* [kernel-hardening] Re: [PATCH v5 00/32] virtually mapped stacks and thread_info cleanup
[not found] <cover.1468270393.git.luto@kernel.org>
@ 2016-07-13 8:54 ` Christian Borntraeger
2016-07-13 18:36 ` Andy Lutomirski
0 siblings, 1 reply; 3+ messages in thread
From: Christian Borntraeger @ 2016-07-13 8:54 UTC (permalink / raw)

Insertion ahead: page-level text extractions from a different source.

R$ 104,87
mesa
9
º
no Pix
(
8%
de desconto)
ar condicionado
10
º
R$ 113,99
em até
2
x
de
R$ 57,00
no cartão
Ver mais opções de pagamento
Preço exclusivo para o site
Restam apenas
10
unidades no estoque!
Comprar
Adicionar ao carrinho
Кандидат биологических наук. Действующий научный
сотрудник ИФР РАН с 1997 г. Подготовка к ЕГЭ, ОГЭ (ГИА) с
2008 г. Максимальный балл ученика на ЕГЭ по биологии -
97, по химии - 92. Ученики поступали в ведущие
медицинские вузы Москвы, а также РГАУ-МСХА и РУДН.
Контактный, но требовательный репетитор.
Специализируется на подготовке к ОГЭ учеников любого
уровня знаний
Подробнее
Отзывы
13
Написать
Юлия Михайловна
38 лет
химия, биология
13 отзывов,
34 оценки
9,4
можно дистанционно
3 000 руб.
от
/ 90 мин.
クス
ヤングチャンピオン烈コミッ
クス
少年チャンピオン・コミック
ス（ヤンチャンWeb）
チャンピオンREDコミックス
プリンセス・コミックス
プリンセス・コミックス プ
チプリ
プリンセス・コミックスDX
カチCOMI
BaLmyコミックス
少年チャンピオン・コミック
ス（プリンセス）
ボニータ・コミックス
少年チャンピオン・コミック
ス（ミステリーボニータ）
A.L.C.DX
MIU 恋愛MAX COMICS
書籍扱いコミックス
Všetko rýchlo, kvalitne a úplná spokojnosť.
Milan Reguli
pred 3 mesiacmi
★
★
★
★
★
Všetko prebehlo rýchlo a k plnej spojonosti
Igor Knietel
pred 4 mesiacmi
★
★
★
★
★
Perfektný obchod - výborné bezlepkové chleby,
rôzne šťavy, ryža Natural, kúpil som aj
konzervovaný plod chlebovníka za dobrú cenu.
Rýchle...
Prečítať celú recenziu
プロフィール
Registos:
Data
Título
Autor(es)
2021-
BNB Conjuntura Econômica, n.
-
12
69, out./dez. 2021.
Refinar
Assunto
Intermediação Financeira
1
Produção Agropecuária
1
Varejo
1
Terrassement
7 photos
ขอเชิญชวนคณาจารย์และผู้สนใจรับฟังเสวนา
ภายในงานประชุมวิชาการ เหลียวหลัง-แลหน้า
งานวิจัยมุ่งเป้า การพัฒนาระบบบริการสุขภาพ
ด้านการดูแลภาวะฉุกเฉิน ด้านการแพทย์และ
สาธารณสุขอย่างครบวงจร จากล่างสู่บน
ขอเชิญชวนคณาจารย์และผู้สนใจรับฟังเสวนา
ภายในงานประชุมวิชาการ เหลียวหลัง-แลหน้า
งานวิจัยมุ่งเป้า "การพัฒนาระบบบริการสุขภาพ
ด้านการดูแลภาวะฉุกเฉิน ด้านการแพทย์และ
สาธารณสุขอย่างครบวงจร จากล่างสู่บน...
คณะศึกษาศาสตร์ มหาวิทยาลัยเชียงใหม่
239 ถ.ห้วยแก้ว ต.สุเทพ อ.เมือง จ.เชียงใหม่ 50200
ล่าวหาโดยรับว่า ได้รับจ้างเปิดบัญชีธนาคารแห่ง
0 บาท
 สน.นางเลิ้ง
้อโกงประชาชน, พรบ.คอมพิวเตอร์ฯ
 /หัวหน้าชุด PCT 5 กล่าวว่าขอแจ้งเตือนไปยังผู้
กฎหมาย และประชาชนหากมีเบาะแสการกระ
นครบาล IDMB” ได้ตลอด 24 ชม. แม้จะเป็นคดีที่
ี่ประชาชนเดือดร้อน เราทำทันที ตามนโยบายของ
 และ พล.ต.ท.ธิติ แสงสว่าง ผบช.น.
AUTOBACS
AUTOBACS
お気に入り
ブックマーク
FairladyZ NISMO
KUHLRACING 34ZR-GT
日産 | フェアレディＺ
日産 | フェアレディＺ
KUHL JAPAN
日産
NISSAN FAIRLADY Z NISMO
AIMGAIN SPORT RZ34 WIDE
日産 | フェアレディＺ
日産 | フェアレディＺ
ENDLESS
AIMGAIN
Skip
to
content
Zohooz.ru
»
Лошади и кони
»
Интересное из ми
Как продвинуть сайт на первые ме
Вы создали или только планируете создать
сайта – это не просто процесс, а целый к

To: Andy Lutomirski, x86, linux-kernel
Cc: linux-arch, Borislav Petkov, Nadav Amit, Kees Cook, Brian Gerst,
kernel-hardening@lists.openwall.com, Linus Torvalds,
Josh Poimboeuf, Jann Horn, Heiko Carstens, linux-s390
On 07/11/2016 10:53 PM, Andy Lutomirski wrote:
> Hi all-
>
> Since the dawn of time, a kernel stack overflow has been a real PITA
> to debug, has caused nondeterministic crashes some time after the
> actual overflow, and has generally been easy to exploit for root.
>
> With this series, arches can enable HAVE_ARCH_VMAP_STACK. Arches
> that enable it (just x86 for now) get virtually mapped stacks with
> guard pages. This causes reliable faults when the stack overflows.
>
> If the arch implements it well, we get a nice OOPS on stack overflow
> (as opposed to panicing directly or otherwise exploding badly). On
> x86, the OOPS is nice, has a usable call trace, and the overflowing
> task is killed cleanly.
>
> This series (starting with v4) also extensively cleans up
> thread_info. thread_info has been partially redundant with
> thread_struct for a long time -- both are places for arch code to
> add additional per-task variables. thread_struct is much cleaner:
> it's always in task_struct, and there's nothing particularly magical
> about it. So this series contains a bunch of cleanups on x86 to
> move almost everything from thread_info to thread_struct (which,
> even by itself, deletes more code than it adds) and to remove x86's
> dependence on thread_info's position on the stack. Then it opts x86
> into a new config option THREAD_INFO_IN_TASK to get rid of
> arch-specific thread_info entirely and simply embed a defanged
> thread_info (containing only flags) and 'int cpu' into task_struct.
>
> Once thread_info stops being magical, there's another benefit: we
> can free the thread stack as soon as the task is dead (without
> waiting for RCU) and then, if vmapped stacks are in use, cache the
> entire stack for reuse on the same cpu.
>
> This seems to be an overall speedup of about 0.5-1 µs per
> pthread_create/join in a simple test -- a percpu cache of vmalloced
> stacks appears to be a bit faster than a high-order stack
> allocation, at least when the cache hits. (I expect that workloads
> with a low cache hit rate are likely to be dominated by other
> effects anyway.)
>
> This does not address interrupt stacks.
>
> It's worth noting that s390 has an arch-specific gcc feature that
> detects stack overflows by adjusting function prologues. Arches
> with features like that may wish to avoid using vmapped stacks to
> minimize the performance hit.
Yes, might not need this for stack overflow detection. What might
be interesting is the thread_info/thread_struct change, if we can
strip down thread_info.(CONFIG_THREAD_INFO_IN_TASK). Would it actually
make sense to separate these two changes to see what performance
impact CONFIG_THREAD_INFO_IN_TASK has on its own?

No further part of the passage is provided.